PROBLEM REQUIREMENTS: The answer should hold only the lines from the beginning of the material through the one with "June 6, 2013 at 8:19 am", reproduced exactly and without pictures.

DATA TO USE:
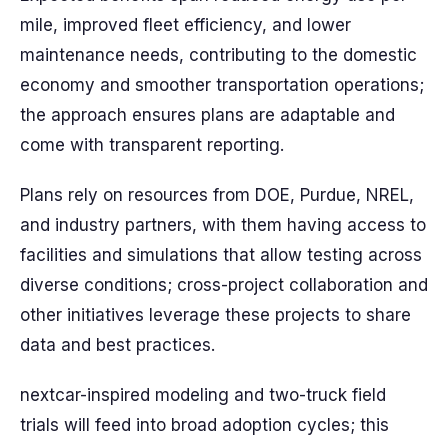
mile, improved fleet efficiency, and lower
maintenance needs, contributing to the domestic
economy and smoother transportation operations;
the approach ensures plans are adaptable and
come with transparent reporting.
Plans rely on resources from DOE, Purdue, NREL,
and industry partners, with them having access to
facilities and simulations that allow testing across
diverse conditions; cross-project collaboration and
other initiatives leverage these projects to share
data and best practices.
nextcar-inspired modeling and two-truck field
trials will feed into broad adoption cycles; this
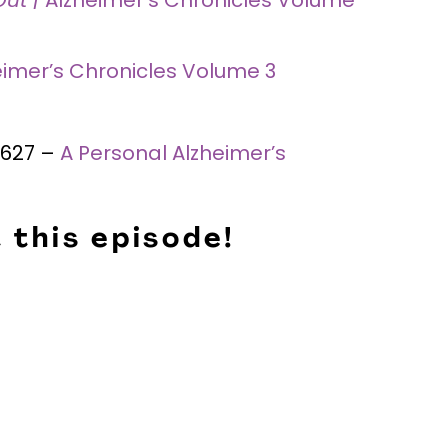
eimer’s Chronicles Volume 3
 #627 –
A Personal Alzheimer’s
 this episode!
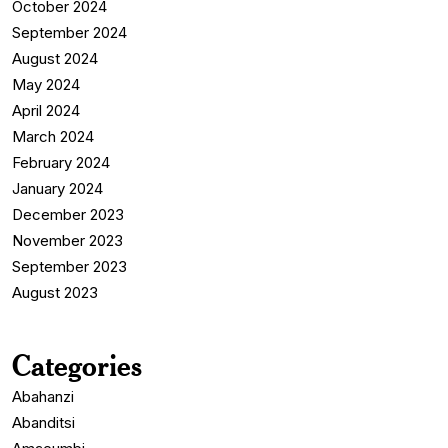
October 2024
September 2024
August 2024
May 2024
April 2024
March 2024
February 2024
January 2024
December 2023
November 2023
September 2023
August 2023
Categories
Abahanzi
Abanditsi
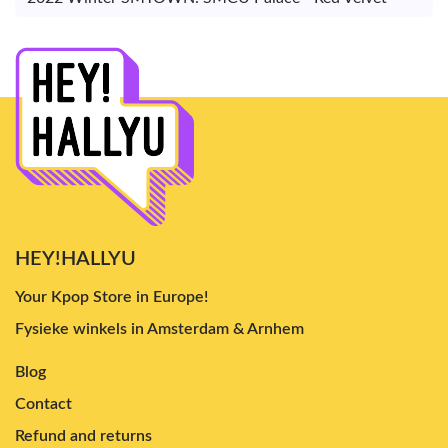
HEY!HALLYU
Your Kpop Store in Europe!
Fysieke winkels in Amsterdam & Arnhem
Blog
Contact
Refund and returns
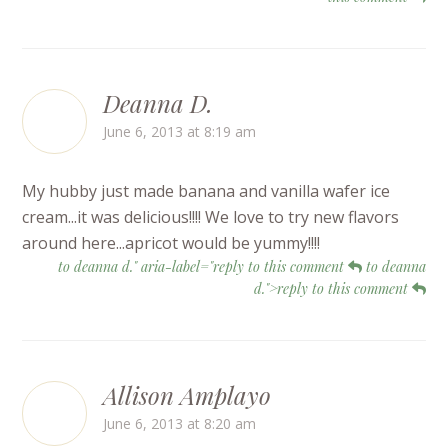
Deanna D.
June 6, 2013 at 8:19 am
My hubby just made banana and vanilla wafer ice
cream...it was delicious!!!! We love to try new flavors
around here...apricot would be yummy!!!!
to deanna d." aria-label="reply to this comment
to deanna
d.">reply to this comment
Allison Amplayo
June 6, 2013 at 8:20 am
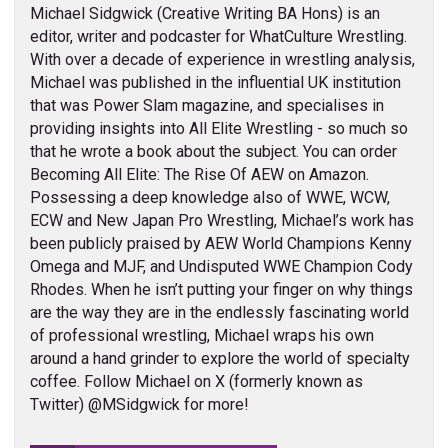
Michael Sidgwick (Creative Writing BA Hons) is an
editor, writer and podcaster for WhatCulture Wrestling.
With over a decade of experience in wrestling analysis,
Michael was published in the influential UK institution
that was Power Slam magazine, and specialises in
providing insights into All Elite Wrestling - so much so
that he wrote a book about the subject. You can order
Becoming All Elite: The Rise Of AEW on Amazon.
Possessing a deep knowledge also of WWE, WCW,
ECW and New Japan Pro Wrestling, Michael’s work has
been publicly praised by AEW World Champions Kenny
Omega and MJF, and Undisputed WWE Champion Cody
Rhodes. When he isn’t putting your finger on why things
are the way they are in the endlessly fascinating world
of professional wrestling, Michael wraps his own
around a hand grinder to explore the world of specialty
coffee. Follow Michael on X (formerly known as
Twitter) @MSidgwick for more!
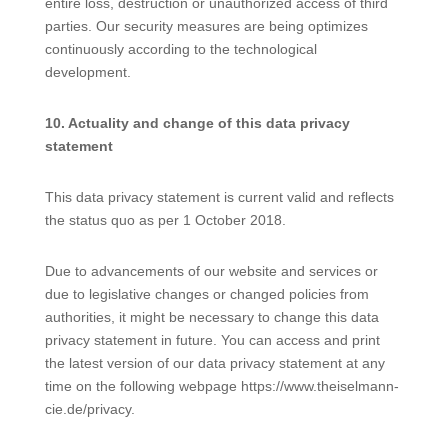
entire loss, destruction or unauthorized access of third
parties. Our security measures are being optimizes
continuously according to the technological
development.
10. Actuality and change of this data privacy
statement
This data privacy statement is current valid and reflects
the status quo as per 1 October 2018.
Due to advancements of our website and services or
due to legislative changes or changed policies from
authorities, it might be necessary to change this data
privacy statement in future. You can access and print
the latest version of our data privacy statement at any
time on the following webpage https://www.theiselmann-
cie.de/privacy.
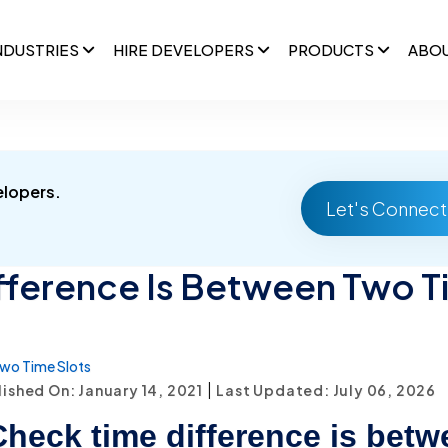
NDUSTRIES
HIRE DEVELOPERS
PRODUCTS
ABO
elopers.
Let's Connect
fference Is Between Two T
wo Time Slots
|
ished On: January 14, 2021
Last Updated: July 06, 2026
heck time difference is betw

WRITTEN ANSWER:
mile, improved fleet efficiency, and lower
maintenance needs, contributing to the domestic
economy and smoother transportation operations;
the approach ensures plans are adaptable and
come with transparent reporting.
Plans rely on resources from DOE, Purdue, NREL,
and industry partners, with them having access to
facilities and simulations that allow testing across
diverse conditions; cross-project collaboration and
other initiatives leverage these projects to share
data and best practices.
nextcar-inspired modeling and two-truck field
trials will feed into broad adoption cycles; this
eimer’s Chronicles Volume 3
 #627 –
A Personal Alzheimer’s
 this episode!
October 2024
September 2024
August 2024
May 2024
April 2024
March 2024
February 2024
January 2024
December 2023
November 2023
September 2023
August 2023
Categories
Abahanzi
Abanditsi
HEY!HALLYU
Your Kpop Store in Europe!
Fysieke winkels in Amsterdam & Arnhem
Blog
Contact
Refund and returns
Deanna D.
June 6, 2013 at 8:19 am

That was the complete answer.